Consider, for just a moment, parenting the long game. You "parent," but just enough to offer guidance and safety, to keep your child, broadly speaking, in his lane.
But other than that, you are an observer, and a partner, and a playmate. You are in the game, with your child, not watching from the sideline, worried about blind spots, filled with worry and fear.
You trust that your child will find his way, that he is capable, and that every struggle or victory today will inform his unique future, a future he carves out himself. Know that his path will not be predictable, nor can you or should you pre-ordain any part of it. Instead of fearing for your child, you can look on with wonder. Because when you consider the long game, you recognize that, in all likelihood, it will all work out. It will be okay.

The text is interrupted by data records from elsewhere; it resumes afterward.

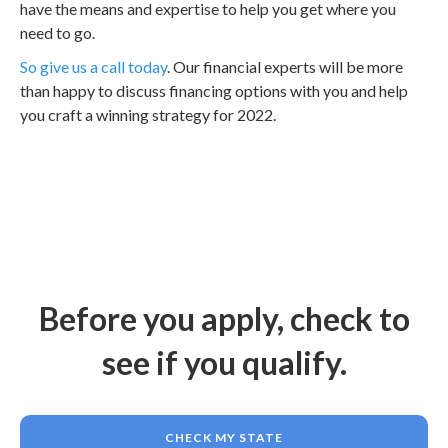
have the means and expertise to help you get where you
need to go.
So give us a call today
. Our financial experts will be more
than happy to discuss financing options with you and help
you craft a winning strategy for 2022.
Before you apply, check to
see if you qualify.
CHECK MY STATE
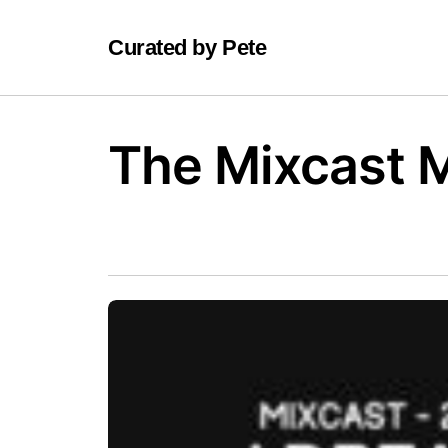
Curated by Pete
The Mixcast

Last weekend, I visited my son in college. I watched him interact with his friends, show unexpected kindnesses, tell some killer jokes, and seem way, way cooler than his dad. He has an ease about him that I slow down and allow myself to marvel at, and admire. On occasion, I still find myself pressing into his life a step too far. But I try to recognize my agenda at play, and step back.
He's got this, and it is his.
Looking at pictures of George as a little guy, I could not have predicted this future. His reality is, in fact, better than anything I envisioned, way better.
Honestly, I'm not sure where he's going from here, just like you could not be sure where your kids are headed. But relax your fears, and take it in.
It's a long, long game. A damn good one. And it's not nearly over.